Ankara kedisine gelince. Biz, bunca yıldır ailecek Türkiye’nin Başkentinde mukimiz. Ben, hani o iki gözünün rengi birbirinden farklı olduğu söylenen Ankara kedileri var ya onlardan bir dane bile görmedim bu muhitde. Kıymetli vaktinizi almayayım, sokaklarda her cinsden çok miktarda köpek ve göbelez vardı, onları gördük. Hatta misafirlerimiz de gördü. Fakat parkların orasına burasına rastgele serpiştirilmiş alçıdan mamûl tiftik keçileri ve belediyenin olur olmadık yerlere ilişdirdiği plasdikden mürekkep ve “ucube”ye benzeyen Ankara kedilerini saymazsak ne Ankara kedisi gördük ne de Ankara keçisi. Yukarıda söyledim. Bana sormayın, yavrusuna göcen dedikleri Ankara tavşanını da varın siz kendiniz keşfedin gayrı…
Hûlasa, Ankara’nın meşhur 3K’sinden sadece bir “K”sini, yani kalesini gezdirmek kısmet oldu misafirlerimize. Oraları gezerken, etrafda kum gibi Japon gezgin (turist) ler gördük. Hepsinin elinde bir kalem, bir kağıt; ya da bir kamera… Hiç getirmeyen, erinmemiş, kameralı, tokaç kadar telefonlar getirmiş yanında… Ellerindeki fotoğraf makinesinin dürbünü boylarından büyük. Ankara’nın andezit taşı kaplı sokalarında, yerlerde sürünüyor! Hani, “Türk kardeş, al sana”, deyip de eğer varsa oralardan bir iki tane Çin lokumu getirseler ne olurmuş sanki?.. Zavallılar; yememiş içmemişler, çünkü boylarından belli, aha bu kadarcık… Eee, yağsız tuğsuz pirinç pilavını sen kalkıp da bir çift çöp ile dane dane yersen, aha işte ancak bu kadar büyürsün tabi… Al eline şimşirden bir kaşık, daldır şöyle pilav sinisinin içine derinden derinden. Doldurup kaşığı, taşıra taşıra doya doya bir yesen ya!.. En uzun boylusunun kafası bizim oğulun göbeğinin seviyesinde. Hafazanallah, ayakkabımın içine düşseler, dışarı çıkmak için merdiven isteyecekler.

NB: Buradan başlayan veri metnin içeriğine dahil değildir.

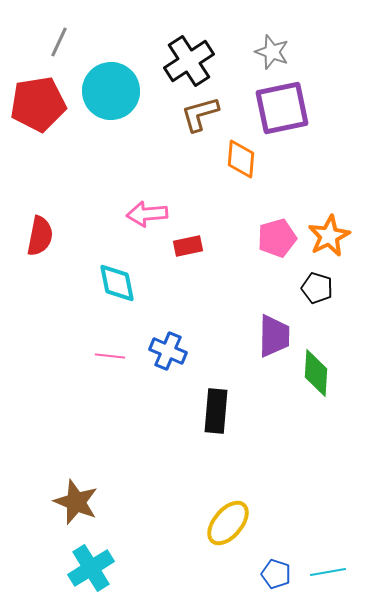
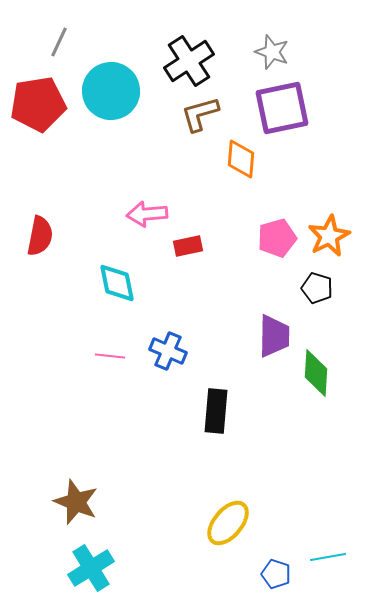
cyan line: moved 15 px up
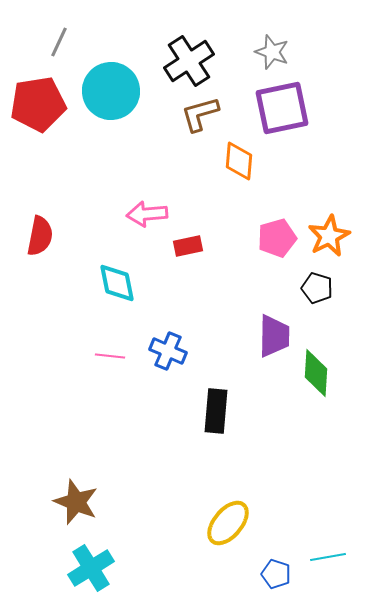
orange diamond: moved 2 px left, 2 px down
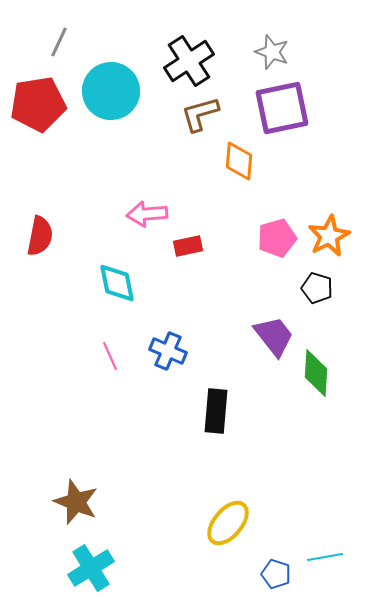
purple trapezoid: rotated 39 degrees counterclockwise
pink line: rotated 60 degrees clockwise
cyan line: moved 3 px left
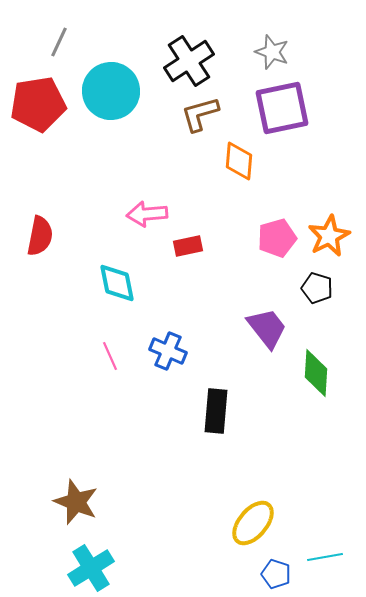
purple trapezoid: moved 7 px left, 8 px up
yellow ellipse: moved 25 px right
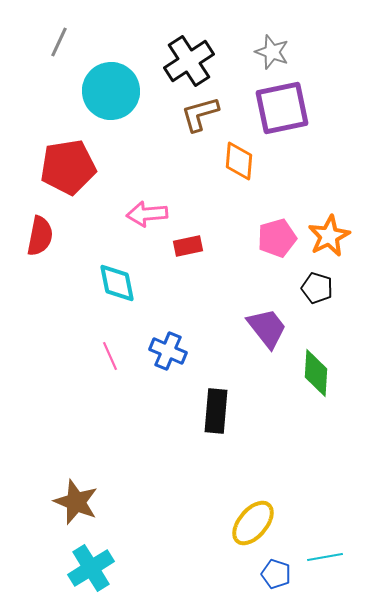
red pentagon: moved 30 px right, 63 px down
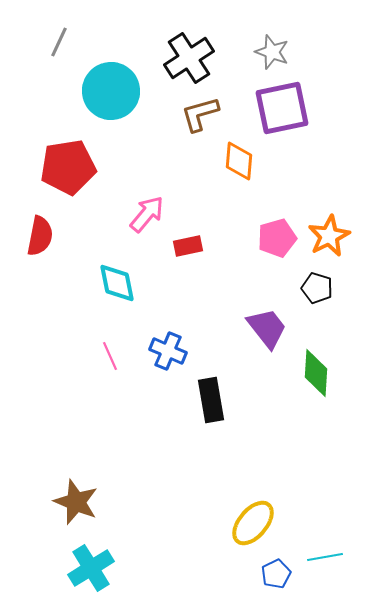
black cross: moved 3 px up
pink arrow: rotated 135 degrees clockwise
black rectangle: moved 5 px left, 11 px up; rotated 15 degrees counterclockwise
blue pentagon: rotated 28 degrees clockwise
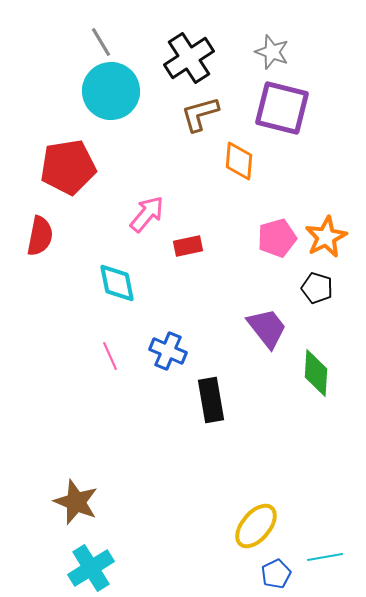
gray line: moved 42 px right; rotated 56 degrees counterclockwise
purple square: rotated 26 degrees clockwise
orange star: moved 3 px left, 1 px down
yellow ellipse: moved 3 px right, 3 px down
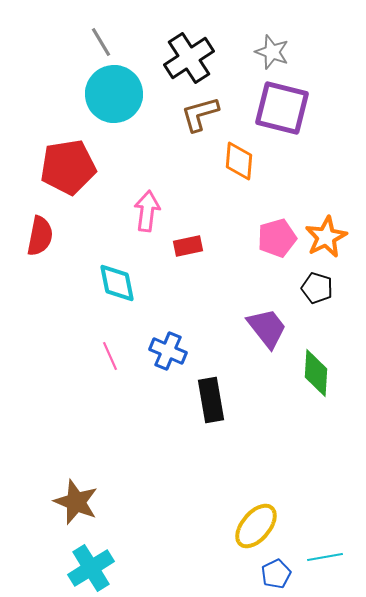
cyan circle: moved 3 px right, 3 px down
pink arrow: moved 3 px up; rotated 33 degrees counterclockwise
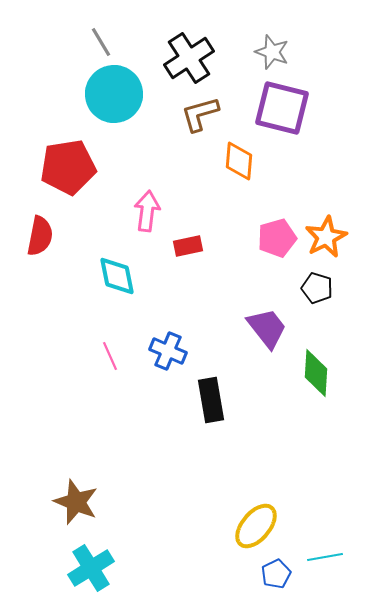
cyan diamond: moved 7 px up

Bu ufak tefekliğine rağmen bir lahzâ bile boş duranı yok. Sanki tatile değil de çalışmaya gelmişler buralara. Hepsi bir şeyler çiziyor, yazıyor, resim, video çekiyorlar. Hanım, şunlara bir sor bakalım, kimmiş dedi? Yanlarına yaklaşıp sordum kendilerine, “Japonya’da havalar nasıl” diye! Hep bir ağızdan “Biz Nippon değiliz, biz Çin’liyiz” demezler mi? Saklamıyorum, hepimiz de epeyi afalladık hani! Önce onlara, sonra da birbirmize bakdık afal afal! Japonları gördük de hanımların ipe dizip boyunlarına takdığı kolyedeki kum boncuklarının danesinden epeyce fazla sayıdaki Çinli’lerin taa buralara kadar geldiğine ilk defa şahit olduk. Devlet büyüklerimiz gerdanlarını kıvıra kıvıra ne diyorlar? Bizlerin pişirip yemediğimiz fakat hunnak olasıca bazı fesat kumkumalarının sosis salamın içine tepdiği tavuk ayaklarını kasdederek “her Çin’liye bir çift tavuk ayağı satsak IMF’ye olan borcumuzu bilmem kaç zamanda öderiz”… Sayın pek muhterem Bakanım, al sana, şu âciz kulundan pek parlak bir tavsiye… Çinli’ye tavuk ayağı satmak istiyorsan şayet tavuk ayaklarını frigofirik (her ne demekse) uçaklara bindirip beşbindokuzyüzkırkdokuz kilometre mecbûri uçak yolculuğu yaptırmaya ne hacet! Maksadın Çin’lilere tavuk ayağı yedirmek değil mi? Evet. Öyleyse, buyur, gel, Ankara Kalesinin önüne… Aç orada bir kaç tezgâh. Doldur üzerine her neviden tavuk ayaklarını… İster tavada, ister mangalda… Maksat döviz kazanmak ise al sana bir fikir de bizden. Bak o zaman sen Yuan’a Yuan diyor musun?…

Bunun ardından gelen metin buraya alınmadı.